In my self reflection on mothering, in relationship to becoming estranged, and writing about the experience, it seems all things relevant to mothering are to become part of my Memoir, Donna Do - Meeting Myself Coming Back. 
This piece is a snapshot in time. My past self reflecting on her past self. 
I struggled to have children - it is about that time and this alabaster statue gifted to me for luck.
It shows that my first experience of estrangement was with my sister, the gift giver, thirty two years ago. Our family carries a sensitive gene. I too have it.
This prose poem is twenty six years old. Maybe you will resonate with it in some way.
D xx

Prose Poem by Donna Byer-Smith Words 717

I remember when my sister gave her to me. A beautiful thought and gesture. It, or should I say she, kneels about as high as one of my hands is long, and is leaning slightly forward cradling a newborn to her breast. She is of pale skin coloured alabaster and has knelt on a shelf in every house I have resided in for the best part of eight or nine years. As she squats presently, the light hits the crown of her head and her lean narrow shoulders, throwing the baby into shadow along with her lap and face. She is a slim figure with long limbs; delicate and nurturing in her pose. Whenever I look at her I am reminded of things past - my inability to have children, and the once close relationship I had with the sister who gave her to me for luck. There are flecks of olive brown speckled over her like freckles. Her face is not sure whether it is looking down at the baby in arms or forward to the beyond. She could almost be in the midst of an upward movement, about to take the baby to its crib now that it dozes after a belly full of milk.

The piece reminds me of my mother. Mum is a career mother. We used to count when we were kids how long she had been pregnant for, all up. A rough calculation would make it 5 years and three months. She isn't long and lean like my little statue is, but her nurturing and mothering were and continue to be as apparent. I remember when I used to want a baby so badly, and things in my life just weren't allowing me that choice. I remember getting really mad with mum because she didn't seem to understand my need all of a sudden. She seemed to think I could just turn that need off like a switch. I guess she was still being a mother herself, trying to protect me from myself and the influences upon me over which I seemed to be powerless. When I see my mother with a baby now, her experience shows in the way she holds and cherishes it. She would never have needed a good luck charm like mine for her own fertility. Mothering isn't just the ability to fall nor the production of a baby after nine months; it's an all encompassing thing that one can never imagine until one becomes a mother. Mum always said to me that having a baby meant you joined a club. I understood what she meant when I had my first son, but I think the club has become selective about its membership. I feel very alone in my mothering these days.
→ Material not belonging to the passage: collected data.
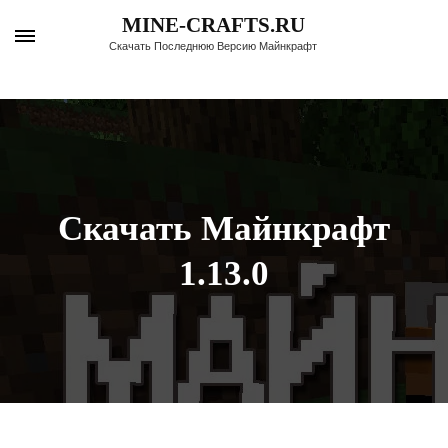
Перейти
MINE-CRAFTS.RU
к
Скачать Последнюю Версию Майнкрафт
содержимому
(нажмите
Enter)
Скачать Майнкрафт
1.13.0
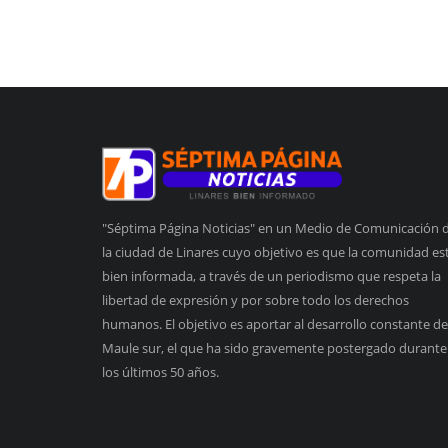
"Séptima Página Noticias" en un Medio de Comunicación 
la ciudad de Linares cuyo objetivo es que la comunidad es
bien informada, a través de un periodismo que respeta la
libertad de expresión y por sobre todo los derechos
humanos. El objetivo es aportar al desarrollo constante de
Maule sur, el que ha sido gravemente postergado durante
los últimos 50 años.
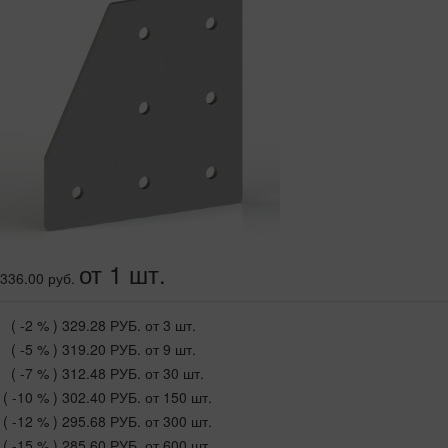
от 1 шт.
336.00 руб.
( -2 % )
329.28 РУБ.
от 3 шт.
( -5 % )
319.20 РУБ.
от 9 шт.
( -7 % )
312.48 РУБ.
от 30 шт.
( -10 % )
302.40 РУБ.
от 150 шт.
( -12 % )
295.68 РУБ.
от 300 шт.
( -15 % )
285.60 РУБ.
от 600 шт.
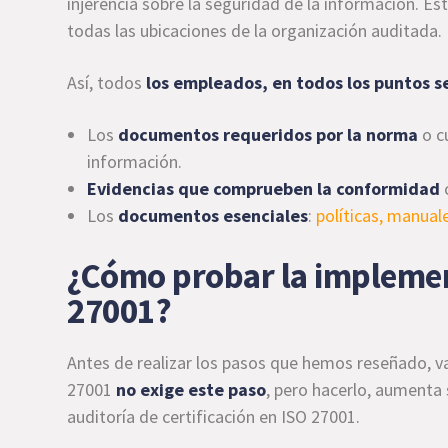
injerencia sobre la seguridad de la información. Es
todas las ubicaciones de la organización auditada.
Así, todos
los empleados, en todos los puntos 
Los
documentos requeridos por la norma
o c
información.
Evidencias que comprueben la conformidad
Los
documentos esenciales
:
políticas, manual
¿Cómo probar la implemen
27001?
Antes de realizar los pasos que hemos reseñado, v
27001
no exige este paso
, pero hacerlo, aumenta 
auditoría de certificación en ISO 27001.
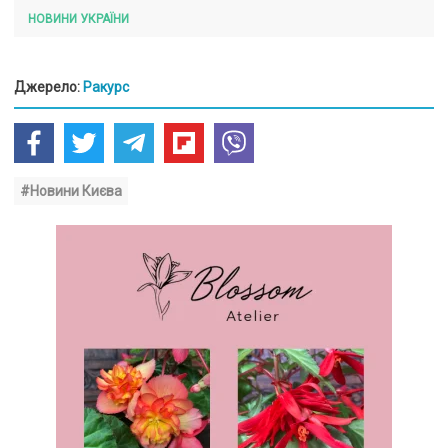
НОВИНИ УКРАЇНИ
Джерело:
Ракурс
#Новини Києва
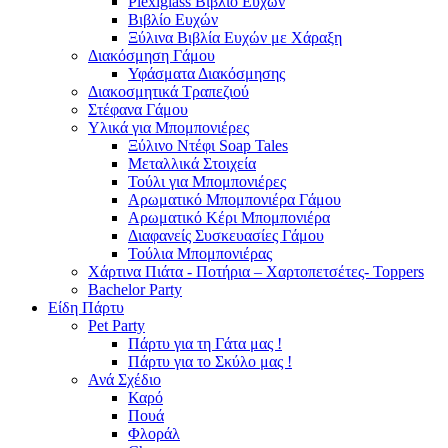
Plexiglass Βιβλίο Ευχών
Βιβλίο Ευχών
Ξύλινα Βιβλία Ευχών με Χάραξη
Διακόσμηση Γάμου
Υφάσματα Διακόσμησης
Διακοσμητικά Τραπεζιού
Στέφανα Γάμου
Υλικά για Μπομπονιέρες
Ξύλινο Ντέφι Soap Tales
Μεταλλικά Στοιχεία
Τούλι για Μπομπονιέρες
Αρωματικό Μπομπονιέρα Γάμου
Αρωματικό Κέρι Μπομπονιέρα
Διαφανείς Συσκευασίες Γάμου
Τούλια Μπομπονιέρας
Χάρτινα Πιάτα - Ποτήρια – Χαρτοπετσέτες- Toppers
Bachelor Party
Είδη Πάρτυ
Pet Party
Πάρτυ για τη Γάτα μας !
Πάρτυ για το Σκύλο μας !
Ανά Σχέδιο
Καρό
Πουά
Φλοράλ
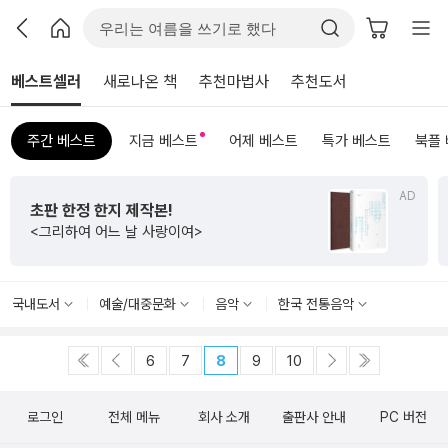
베스트셀러
새로나온 책
추천마법사
추천도서
주간 베스트
지금 베스트
어제 베스트
특가 베스트
북플
AD
초판 한정 한지 제작본!
<그리하여 어느 날 사랑이여>
국내도서
예술/대중문화
음악
한국 전통음악
6
7
8
9
10
로그인
전체 메뉴
회사 소개
출판사 안내
PC 버전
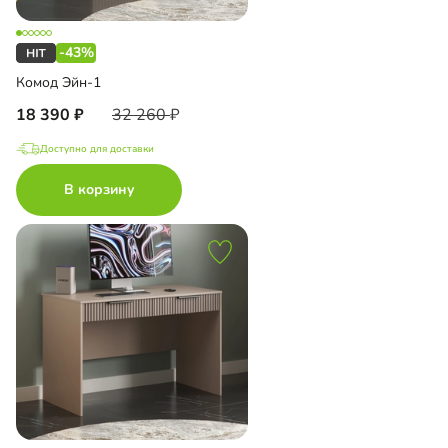
-43%
Комод Эйн-1
18 390
32 260
Доступно для доставки
В корзину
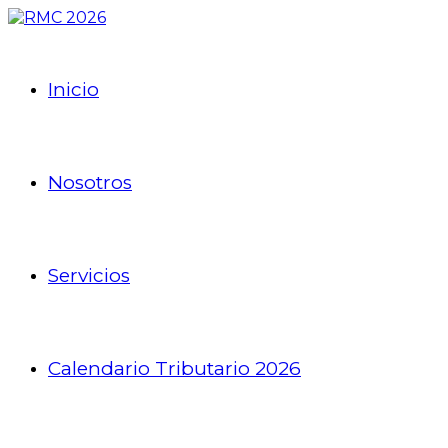
Inicio
Nosotros
Servicios
Calendario Tributario 2026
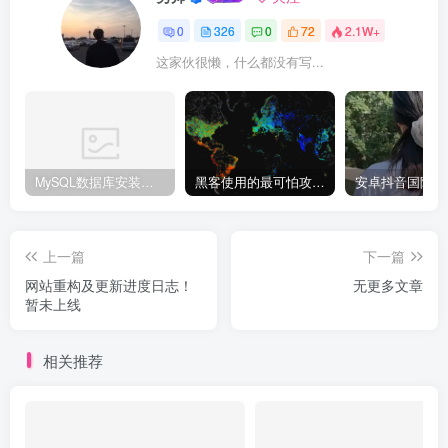
0
326
0
72
2.1W+
这家伙很懒，什么都没有写...
MySQL数据库安装教程
黑客使用的最可怕攻击手段有哪些?
上一篇
下一篇
网站重构及更新进度日志！
无更多文章
暂未上线
相关推荐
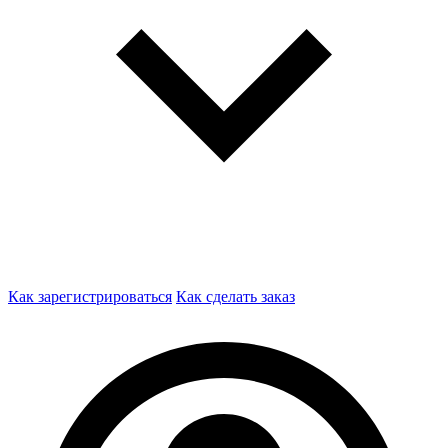
Как зарегистрироваться
Как сделать заказ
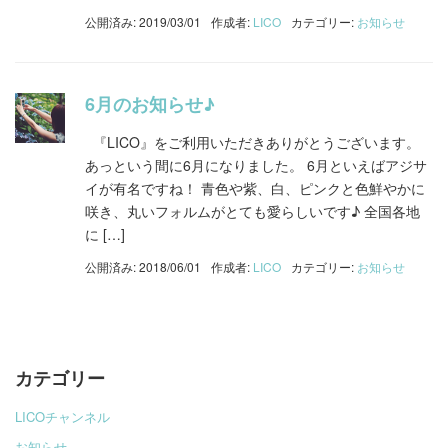
公開済み: 2019/03/01
作成者:
LICO
カテゴリー:
お知らせ
6月のお知らせ♪
『LICO』をご利用いただきありがとうございます。
あっという間に6月になりました。 6月といえばアジサ
イが有名ですね！ 青色や紫、白、ピンクと色鮮やかに
咲き、丸いフォルムがとても愛らしいです♪ 全国各地
に […]
公開済み: 2018/06/01
作成者:
LICO
カテゴリー:
お知らせ
カテゴリー
LICOチャンネル
お知らせ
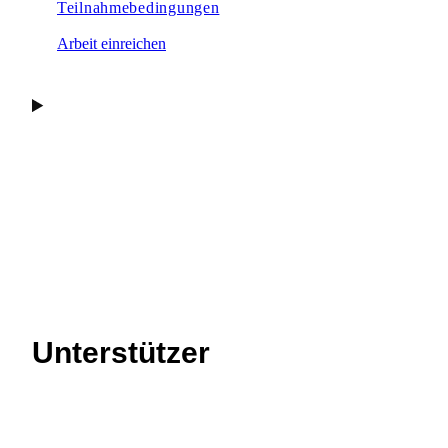
Teilnahmebedingungen
Arbeit einreichen
Unterstützer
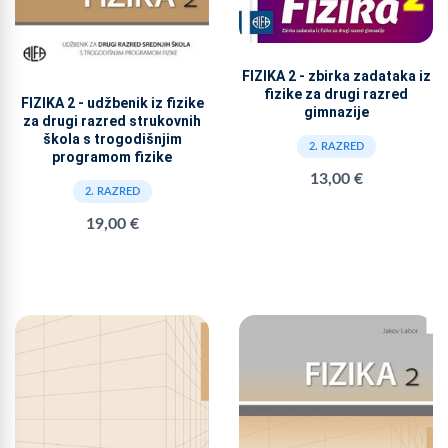
FIZIKA 2 - zbirka zadataka iz
fizike za drugi razred
FIZIKA 2 - udžbenik iz fizike
gimnazije
za drugi razred strukovnih
škola s trogodišnjim
2. RAZRED
programom fizike
13,00 €
2. RAZRED
19,00 €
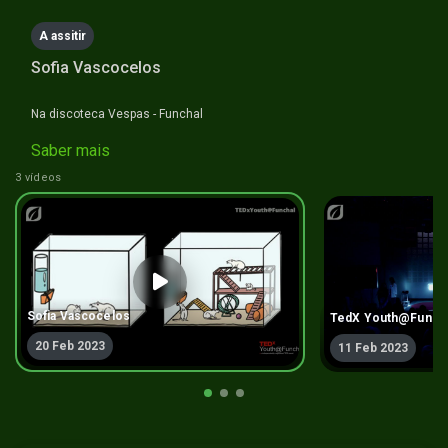
A assitir
Sofia Vascocelos
Na discoteca Vespas - Funchal
Saber mais
3 vídeos
Sofia Vascocelos
TedX Youth@Funch
20 Feb 2023
11 Feb 2023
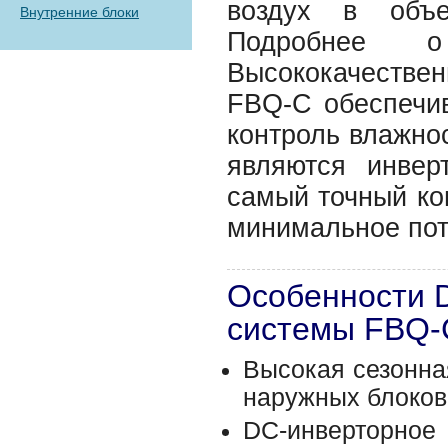
воздух в объе
Внутренние блоки
Подробнее о
Высококачестве
FBQ-C обеспечив
контроль влажно
являются инвер
самый точный ко
минимальное пот
Особенности D
системы FBQ-
Высокая сезонна
наружных блоков
DC-инверторно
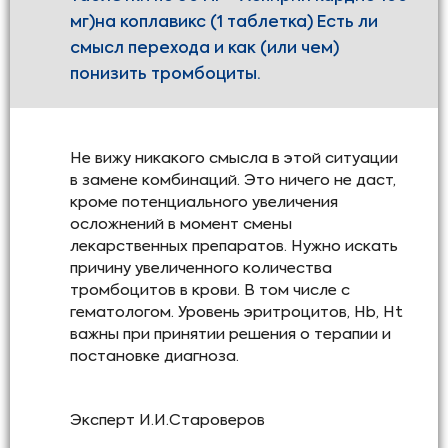
мг)на коплавикс (1 таблетка) Есть ли
смысл перехода и как (или чем)
понизить тромбоциты.
Не вижу никакого смысла в этой ситуации
в замене комбинаций. Это ничего не даст,
кроме потенциального увеличения
осложнений в момент смены
лекарственных препаратов. Нужно искать
причину увеличенного количества
тромбоцитов в крови. В том числе с
гематологом. Уровень эритроцитов, Hb, Ht
важны при принятии решения о терапии и
постановке диагноза.
Эксперт
И.И.Староверов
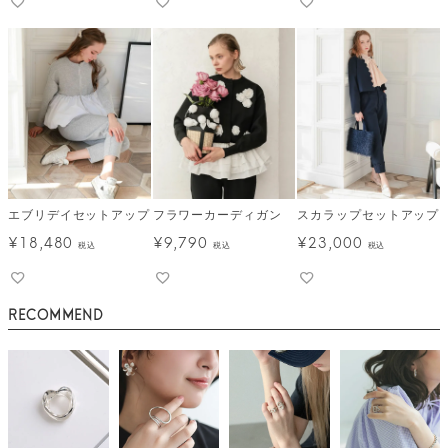
エブリデイセットアップ
フラワーカーディガン
スカラップセットアップ
¥
18,480
¥
9,790
¥
23,000
税込
税込
税込
RECOMMEND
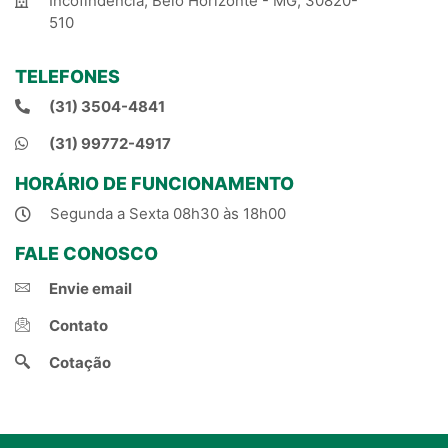
Incofindência, Belo Horizonte - MG, 30820-
510
TELEFONES
(31) 3504-4841
(31) 99772-4917
HORÁRIO DE FUNCIONAMENTO
Segunda a Sexta 08h30 às 18h00
FALE CONOSCO
Envie email
Contato
Cotação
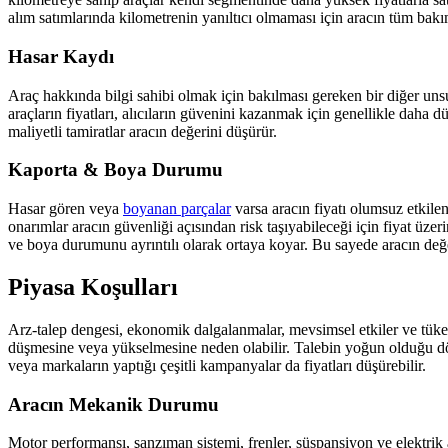
alım satımlarında kilometrenin yanıltıcı olmaması için aracın tüm bak
Hasar Kaydı
Araç hakkında bilgi sahibi olmak için bakılması gereken bir diğer unsu
araçların fiyatları, alıcıların güvenini kazanmak için genellikle daha d
maliyetli tamiratlar aracın değerini düşürür.
Kaporta & Boya Durumu
Hasar gören veya
boyanan parçalar
varsa aracın fiyatı olumsuz etkilen
onarımlar aracın güvenliği açısından risk taşıyabileceği için fiyat üzer
ve boya durumunu ayrıntılı olarak ortaya koyar. Bu sayede aracın değeri
Piyasa Koşulları
Arz-talep dengesi, ekonomik dalgalanmalar, mevsimsel etkiler ve tüketi
düşmesine veya yükselmesine neden olabilir. Talebin yoğun olduğu dönem
veya markaların yaptığı çeşitli kampanyalar da fiyatları düşürebilir.
Aracın Mekanik Durumu
Motor performansı, şanzıman sistemi, frenler, süspansiyon ve elektrik a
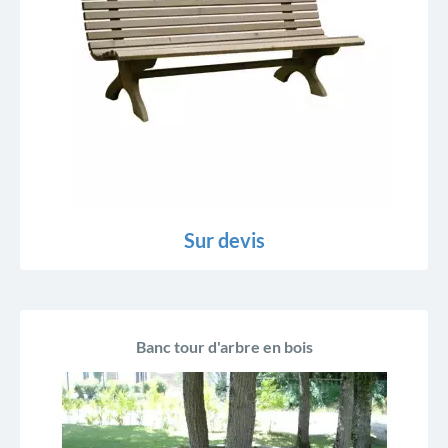
Sur devis
Banc tour d'arbre en bois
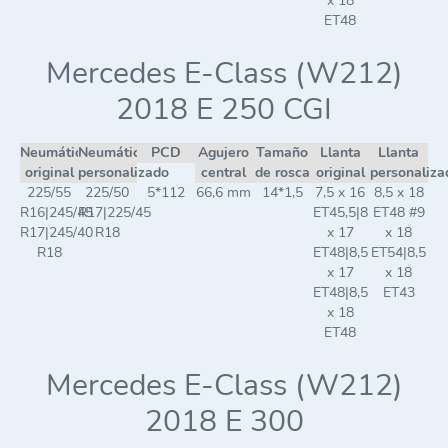
x 18
ET48
Mercedes E-Class (W212)
2018 E 250 CGI
Neumático
Neumático
PCD
Agujero
Tamaño
Llanta
Llanta
original
personalizado
central
de rosca
original
personaliza
225/55
225/50
5*112
66,6 mm
14*1,5
7,5 x 16
8,5 x 18
R16|245/45
R17|225/45
ET45,5|8
ET48 #9
R17|245/40
R18
x 17
x 18
R18
ET48|8,5
ET54|8,5
x 17
x 18
ET48|8,5
ET43
x 18
ET48
Mercedes E-Class (W212)
2018 E 300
The statue reminds me of not being able to conceive, and the agony of that lack. It's like being a stepparent - unless you've been one you can't begin to imagine what it's like. I went through step parenting at the same time as trying in vain to fall pregnant. When you can't have something and you can't control the fact that you can't have it – you start to try really hard and go a little crazy. I did anyway. And I was lonely. It was a wedge between my husband and me. A wedge between me and the community. Walking down in the village was the loneliest thing of all. There were only ever mothers with prams and women with pregnant bellies, and none of them knew that the tears in my eyes were because I wanted to be them. It was a time in my life when I would have traded places with somebody else if I’d had the opportunity. The statue is a symbol of my sister too, her avoidance of me and the rest of the family. There isn't a day goes by, when I enter the bathroom and the light picks up the skin coloured tones of the alabaster kneeling on the windowsill, that I don't think of her, and of then. If I was generous of spirit I would pass it on to others who know the loneliness of not being able to fall pregnant, and hope that it would work its magic for them. But I'd miss her.